The responsiveness of the RDQ scales to treatment was observed to be quite high by all three methods of analysis. The observed effect sizes outstripped conventional thresholds for superior responsiveness [15]. While, as anticipated, the responsiveness was somewhat lower for the dyspepsia scale, it too was quite large. These results provide clear evidence that the RDQ is sensitive to clinically important change in the context of a treatment trial. The effect sizes noted in the placebo group, as a whole, were clearly lower than those in the active treatment group. When split according to the OTE responses, which measure the patient's perception of improvement, the effect sizes were more or less comparable to those in the active treatment group. However, only 22 patients reported that they were 'much better' in the placebo group compared to 231 in the esomeprazole-treated group, indicating the superiority of active therapy.

An important aspect of a useful symptom questionnaire is its ability to capture nuances in various disease symptom complexes. Evidence that an instrument is able to capture severity would be particularly useful because disease severity often directs different courses of treatment. The purpose of the current study was to evaluate how well the RDQ tracked physician ratings of disease severity for regurgitation, heartburn, and dyspepsia. The results demonstrated that the RDQ is quite sensitive to symptom severity as measured by specialty physicians. The fact that the concordance between the two sources was more pronounced at the follow-up visit may be due to several factors, e.g. practice effects (on both the patient's and physician's part), compression of symptom evaluations at the follow-up visit in response to treatment (most patients got better), and/or a more comparable time referent between both data sources at the follow-up. The results of a recent paper argue for the use of a self-report survey to supplement investigator obtained data in this critical step, especially if the primary outcome measurement tool is going to be a self-report symptom measure [16]. In this study, before treatment, the concordance between how physicians and patients rated symptom severity of heartburn and epigastric pain was only modest and moreover, the physicians consistently underestimated symptom severity. If complete symptom resolution was achieved there was good agreement after treatment between physician and patient ratings; with increasing severity of remaining symptoms, the concordance decreased significantly.

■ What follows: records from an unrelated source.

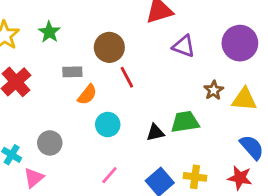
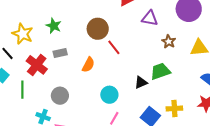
gray rectangle: (72, 72) -> (60, 53), moved
brown star: (214, 90) -> (169, 42), moved
cyan circle: (108, 125) -> (109, 95), moved
gray circle: (50, 143) -> (60, 96), moved

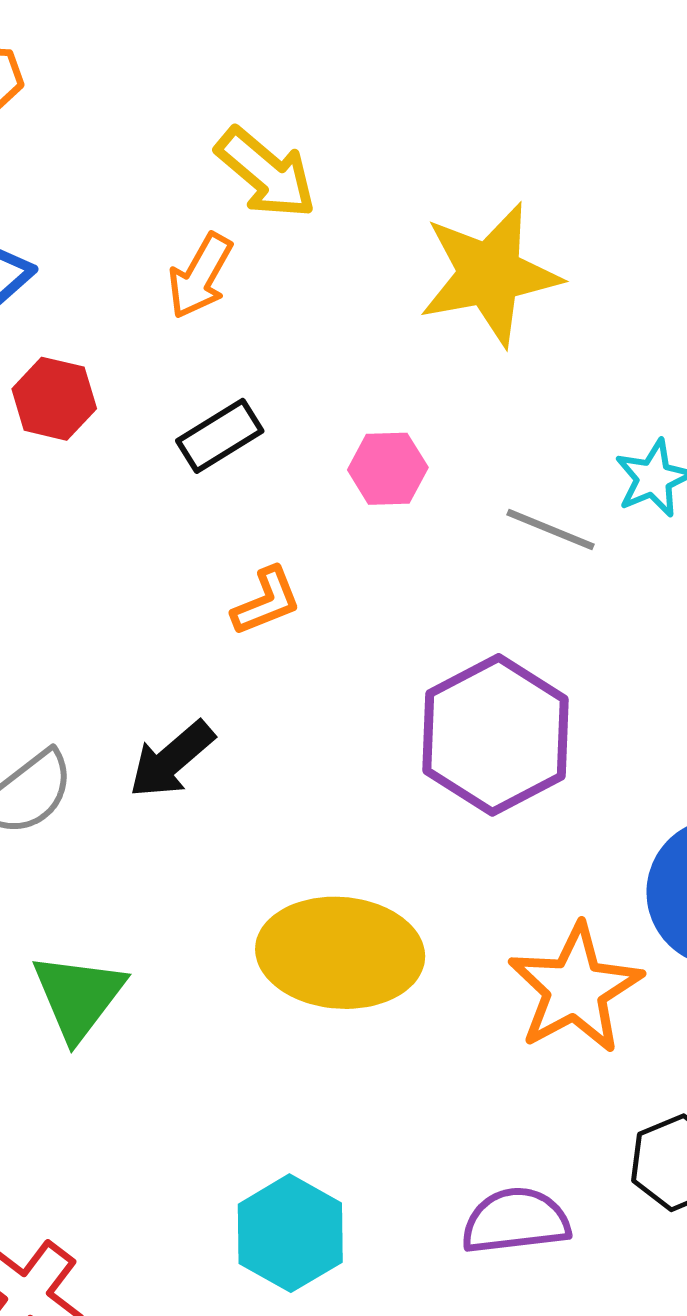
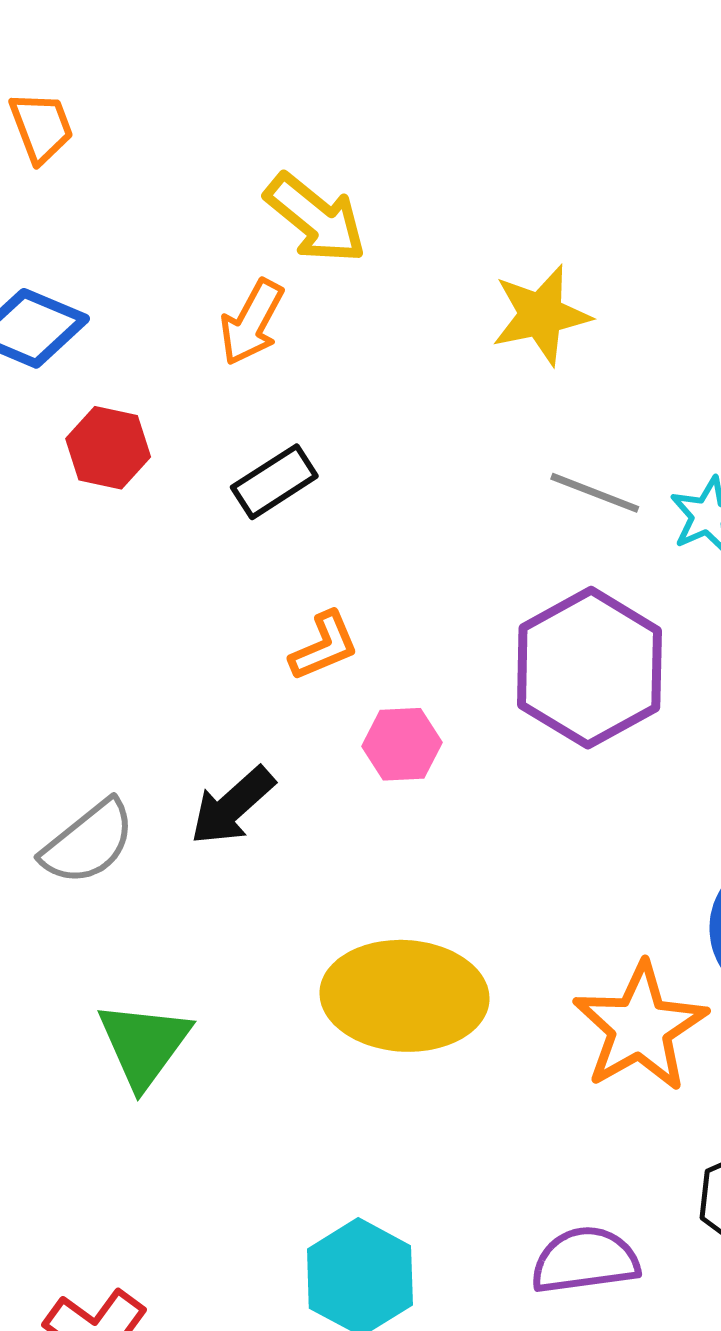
yellow star: (490, 274) -> (541, 315), size x0.7
pink hexagon: (388, 469) -> (402, 744), moved
gray line: (550, 530) -> (595, 493), moved
purple hexagon: (495, 735) -> (589, 668), moved

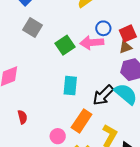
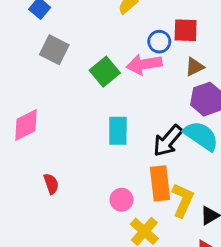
red square: (128, 33) -> (186, 30), moved, turned 30
orange rectangle: (82, 121) -> (160, 183), moved, turned -35
pink circle: (58, 136) -> (121, 200), moved

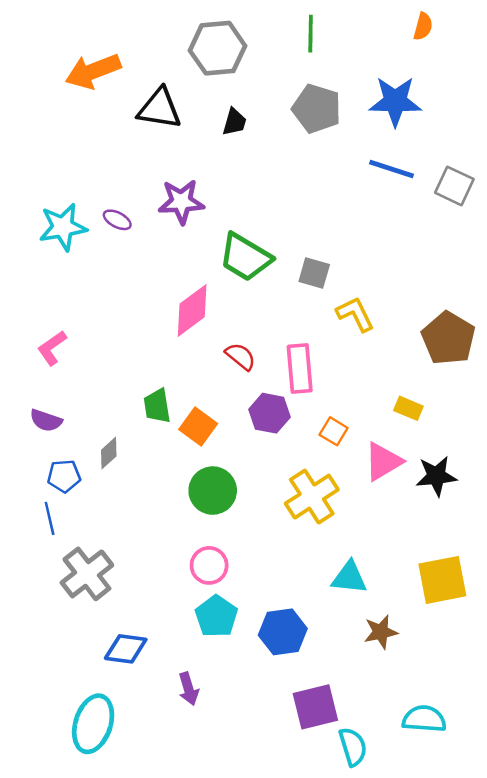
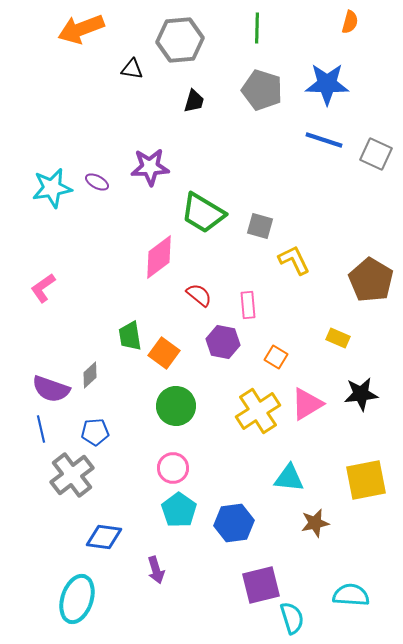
orange arrow: (93, 71) -> (81, 29), moved
black triangle: (160, 109) -> (132, 69), moved, size x0.6
pink rectangle: (300, 368) -> (248, 305), size x0.7
purple semicircle: (46, 420) -> (51, 389), moved, size x1.4
pink triangle: (383, 462) -> (307, 404), moved
blue pentagon: (64, 476) -> (95, 432), moved

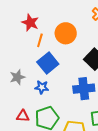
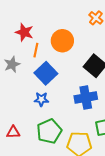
gray star: (17, 77) -> (12, 64), moved
red triangle: (23, 116) -> (13, 132), moved

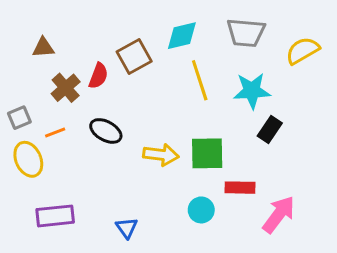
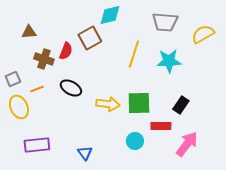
cyan diamond: (182, 36) -> (110, 15), moved
yellow line: (200, 80) -> (134, 54), turned 36
brown cross: (66, 88) -> (44, 59), turned -30
black rectangle: (270, 129) -> (181, 105), moved

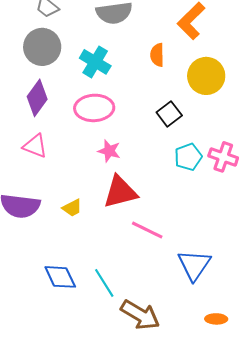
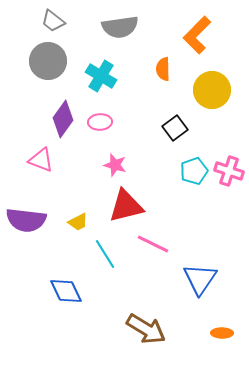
purple diamond: (37, 98) -> (63, 119), moved
pink ellipse: (94, 108) -> (100, 122), size x0.6
cyan line: (104, 283) -> (105, 254), moved

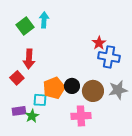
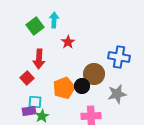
red star: (99, 43) -> (68, 42), moved
gray star: (118, 90) -> (117, 94), moved
brown circle: (93, 91) -> (94, 74), moved
cyan square: (40, 100) -> (35, 102), moved

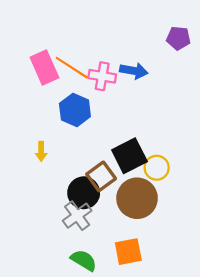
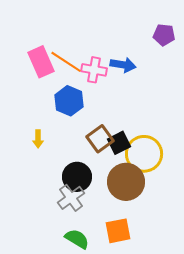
black square: (129, 156) -> (119, 143), size x0.7
yellow circle: (157, 168) -> (144, 154), size x1.6
brown square: (101, 176) -> (100, 139), moved

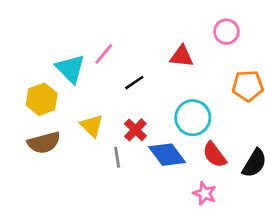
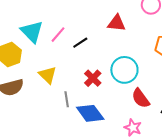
pink line: (104, 54) -> (58, 35), moved
red cross: (135, 130) -> (93, 78), moved
blue diamond: (167, 155) -> (90, 113), moved

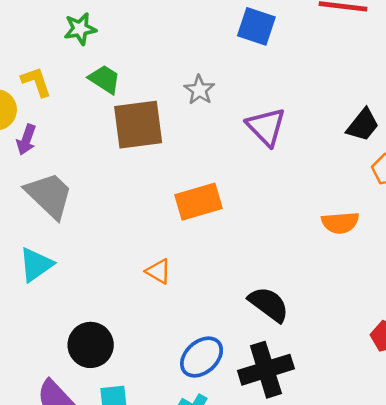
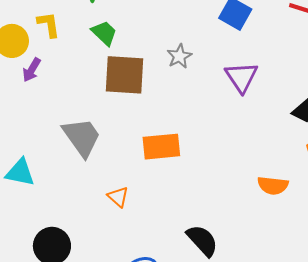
purple triangle: (266, 127) -> (242, 77), moved
gray trapezoid: (49, 195) -> (82, 137), moved
cyan triangle: (36, 265) -> (20, 172), turned 36

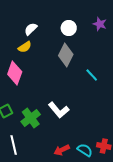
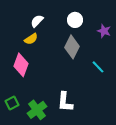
purple star: (100, 24) -> (104, 31), moved
white L-shape: (59, 110) -> (65, 102), turned 45

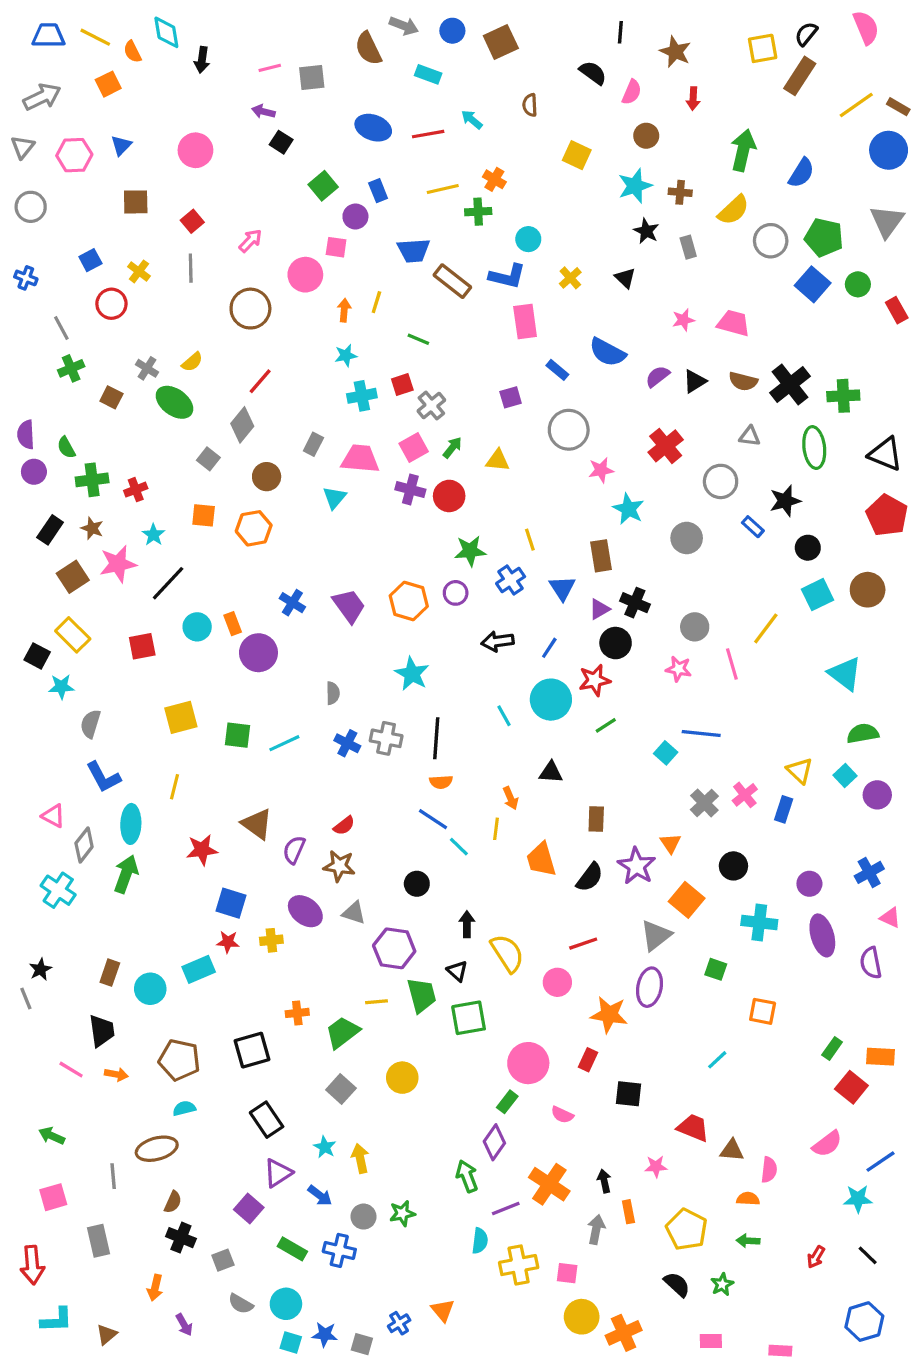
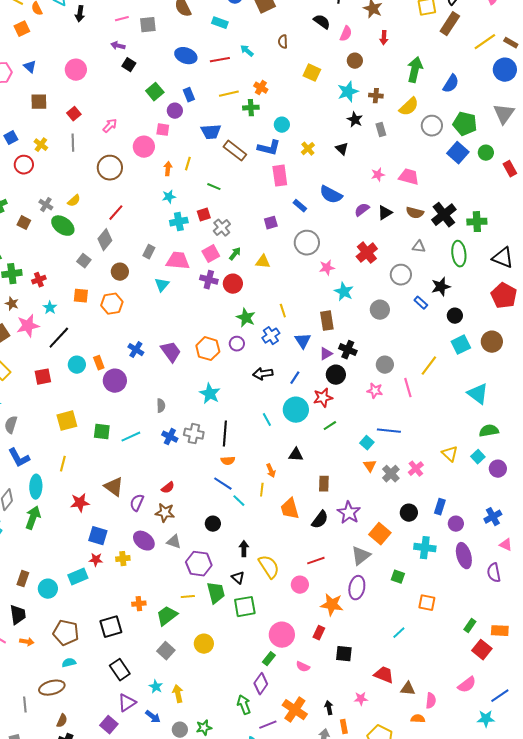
blue triangle: (121, 145) -> (30, 67), turned -32
green star: (470, 551) -> (246, 318), turned 30
blue rectangle: (784, 809) -> (440, 507), moved
orange triangle: (670, 843) -> (370, 466), moved

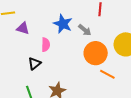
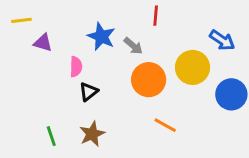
black triangle: (34, 64) -> (89, 92), moved
orange line: (107, 74) -> (165, 125), moved

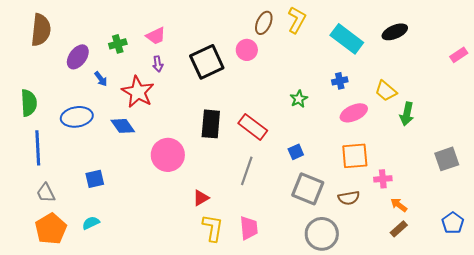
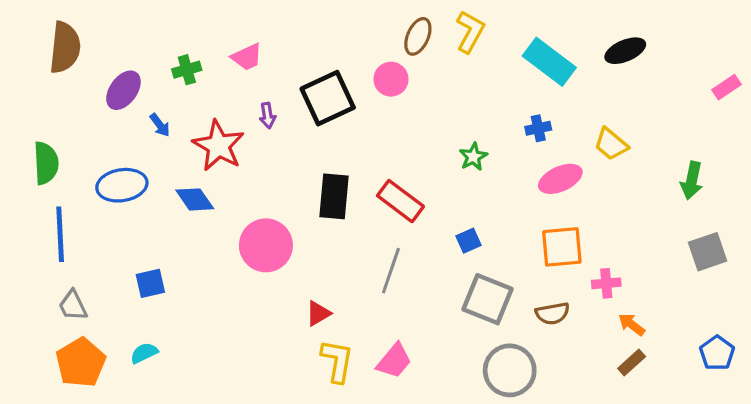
purple arrow: (158, 64) -> (268, 116), moved
green arrow: (407, 114) -> (692, 180), moved
pink trapezoid: (249, 228) -> (394, 361), turned 45

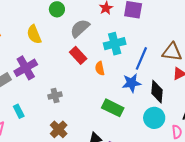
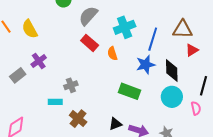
yellow semicircle: (34, 34) -> (30, 29), moved
purple cross: (26, 68) -> (39, 61), size x0.7
cyan rectangle: (19, 111) -> (55, 102), moved, turned -56

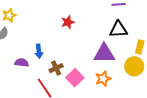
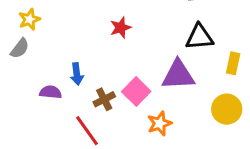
yellow circle: (134, 66) -> (227, 109), moved
pink square: (75, 78) -> (136, 91), moved
orange star: (103, 79) -> (160, 123), moved

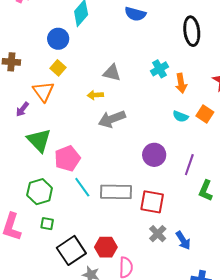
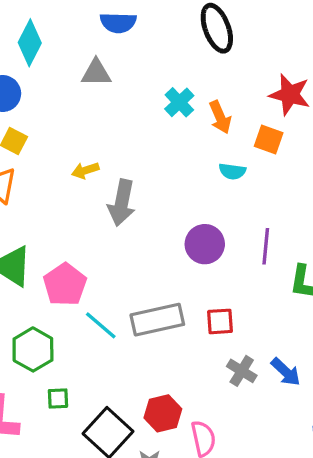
gray triangle: (112, 73) -> (96, 73), moved
orange square: (205, 114) -> (269, 140), moved
gray arrow: (112, 119) -> (122, 203), turned -44
red square: (152, 202) -> (220, 321), size x0.7

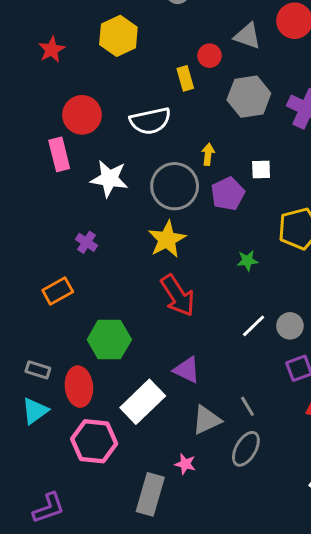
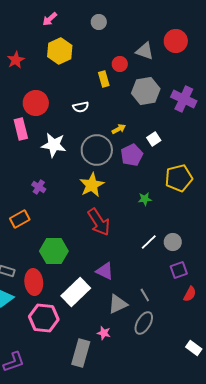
white semicircle: (150, 121) -> (81, 107), size x0.6
yellow arrow: (208, 154) -> (119, 129), turned 56
white square: (261, 169) -> (154, 139), turned -32

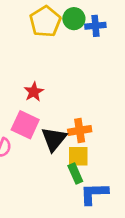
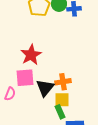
red star: (34, 92) -> (31, 55), size x1.5
pink square: (25, 125) -> (25, 78), turned -30

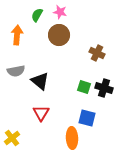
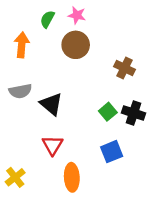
green square: (84, 87) -> (108, 112), turned 32
blue square: (87, 118) -> (112, 152), turned -36
orange ellipse: (72, 138) -> (72, 177), moved

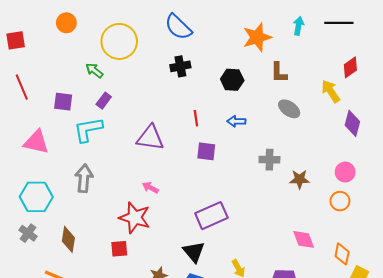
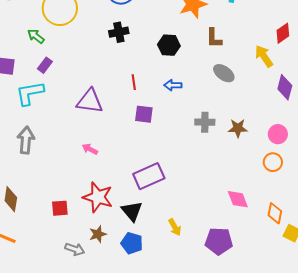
brown star: (300, 179) -> (238, 128), moved
red star: (135, 218) -> (98, 197), moved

Development of subjective, self-report questionnaires for symptom assessment requires rigorous psychometric evaluation. Development and psychometric evaluation of instruments includes item selection and multitrait scaling, internal consistency of items that combine into a dimension [17], as well as confirmation of convergent and/or discriminant validity. Although such validation is a necessary component of instrument development, it is not sufficient to guarantee that the instrument will perform well when used in an actual clinical trial setting where responsiveness to change is the most important criterion. Coupled with the prior work on the RDQ [3], the results of the current investigation provide strong evidence that the RDQ represents a viable instrument for assessing symptom severity, subject selection and response to treatment in clinical trials of GERD. Work focusing on the performance of the RDQ for epidemiological survey (or tool) and for GERD diagnosis in primary care is currently underway.


This study provides evidence that the RDQ is amenable to translation into Norwegian and Swedish, and that it represents a viable instrument for assessing symptom severity and response to treatment in clinical trials of patients with GERD.